### ASSIGNMENT
Exact copy, no pictures: output each line below as it stands.

### RECORDS SUPPLIED

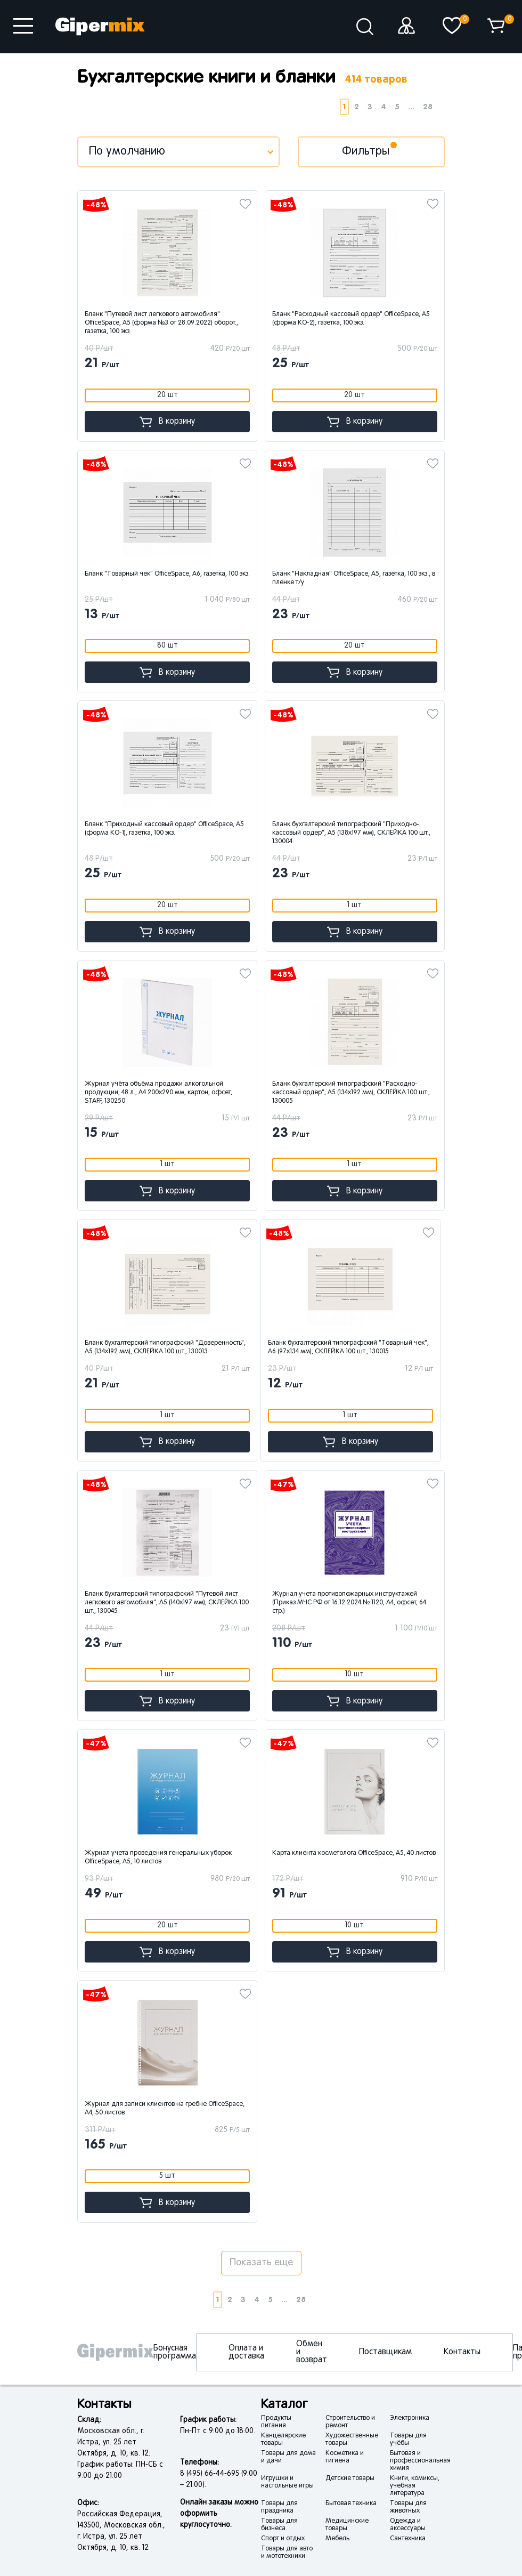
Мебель (337, 2538)
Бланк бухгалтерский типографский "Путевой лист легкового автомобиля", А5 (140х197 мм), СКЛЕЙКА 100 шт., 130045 (167, 1602)
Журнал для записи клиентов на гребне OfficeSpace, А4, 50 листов (164, 2108)
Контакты (462, 2352)
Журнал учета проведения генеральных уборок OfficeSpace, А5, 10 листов (158, 1857)
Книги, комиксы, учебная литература (414, 2486)
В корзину (167, 422)
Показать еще (261, 2262)
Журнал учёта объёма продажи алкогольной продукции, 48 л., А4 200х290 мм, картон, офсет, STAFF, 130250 (158, 1092)
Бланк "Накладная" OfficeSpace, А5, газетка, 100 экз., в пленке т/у (353, 578)
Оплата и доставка (246, 2352)
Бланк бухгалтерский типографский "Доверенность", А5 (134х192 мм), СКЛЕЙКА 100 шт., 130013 (165, 1347)
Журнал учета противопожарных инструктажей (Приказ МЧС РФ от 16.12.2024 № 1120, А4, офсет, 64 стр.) (349, 1602)
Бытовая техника (351, 2503)
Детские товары (349, 2478)
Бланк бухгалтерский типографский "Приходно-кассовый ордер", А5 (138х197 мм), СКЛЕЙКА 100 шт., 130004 (351, 833)
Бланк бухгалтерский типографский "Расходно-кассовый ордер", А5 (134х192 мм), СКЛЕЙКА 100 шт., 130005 (351, 1092)
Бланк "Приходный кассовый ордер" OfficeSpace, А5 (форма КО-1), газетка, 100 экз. (164, 828)
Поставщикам (385, 2352)
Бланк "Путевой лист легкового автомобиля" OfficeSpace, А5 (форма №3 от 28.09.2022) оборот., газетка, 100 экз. (161, 323)
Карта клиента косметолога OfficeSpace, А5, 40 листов (354, 1853)
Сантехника (408, 2538)
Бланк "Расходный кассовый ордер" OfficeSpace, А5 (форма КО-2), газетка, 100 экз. (351, 318)
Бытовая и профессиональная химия (420, 2461)
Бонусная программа (174, 2352)
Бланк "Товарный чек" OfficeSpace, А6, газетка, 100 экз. (167, 574)
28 (428, 107)
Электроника (409, 2418)
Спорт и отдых (283, 2538)
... (411, 107)
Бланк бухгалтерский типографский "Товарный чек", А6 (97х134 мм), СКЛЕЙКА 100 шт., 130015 (348, 1347)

### TASK ANSWER
Мебель (337, 2538)
Бланк бухгалтерский типографский "Путевой лист легкового автомобиля", А5 (140х197 мм), СКЛЕЙКА 100 шт., 130045 (167, 1602)
Журнал для записи клиентов на гребне OfficeSpace, А4, 50 листов (164, 2108)
Контакты (462, 2352)
Журнал учета проведения генеральных уборок OfficeSpace, А5, 10 листов (158, 1857)
Книги, комиксы, учебная литература (414, 2486)
В корзину (167, 422)
Показать еще (261, 2262)
Журнал учёта объёма продажи алкогольной продукции, 48 л., А4 200х290 мм, картон, офсет, STAFF, 130250 (158, 1092)
Бланк "Накладная" OfficeSpace, А5, газетка, 100 экз., в пленке т/у (353, 578)
Оплата и доставка (246, 2352)
Бланк бухгалтерский типографский "Доверенность", А5 (134х192 мм), СКЛЕЙКА 100 шт., 130013 (165, 1347)
Журнал учета противопожарных инструктажей (Приказ МЧС РФ от 16.12.2024 № 1120, А4, офсет, 64 стр.) (349, 1602)
Бытовая техника (351, 2503)
Детские товары (349, 2478)
Бланк бухгалтерский типографский "Приходно-кассовый ордер", А5 (138х197 мм), СКЛЕЙКА 100 шт., 130004 (351, 833)
Бланк бухгалтерский типографский "Расходно-кассовый ордер", А5 (134х192 мм), СКЛЕЙКА 100 шт., 130005 (351, 1092)
Бланк "Приходный кассовый ордер" OfficeSpace, А5 (форма КО-1), газетка, 100 экз. (164, 828)
Поставщикам (385, 2352)
Бланк "Путевой лист легкового автомобиля" OfficeSpace, А5 (форма №3 от 28.09.2022) оборот., газетка, 100 экз. (161, 323)
Карта клиента косметолога OfficeSpace, А5, 40 листов (354, 1853)
Сантехника (408, 2538)
Бланк "Расходный кассовый ордер" OfficeSpace, А5 (форма КО-2), газетка, 100 экз. (351, 318)
Бытовая и профессиональная химия (420, 2461)
Бонусная программа (174, 2352)
Бланк "Товарный чек" OfficeSpace, А6, газетка, 100 экз. (167, 574)
28 (428, 107)
Электроника (409, 2418)
Спорт и отдых (283, 2538)
... (411, 107)
Бланк бухгалтерский типографский "Товарный чек", А6 (97х134 мм), СКЛЕЙКА 100 шт., 130015 (348, 1347)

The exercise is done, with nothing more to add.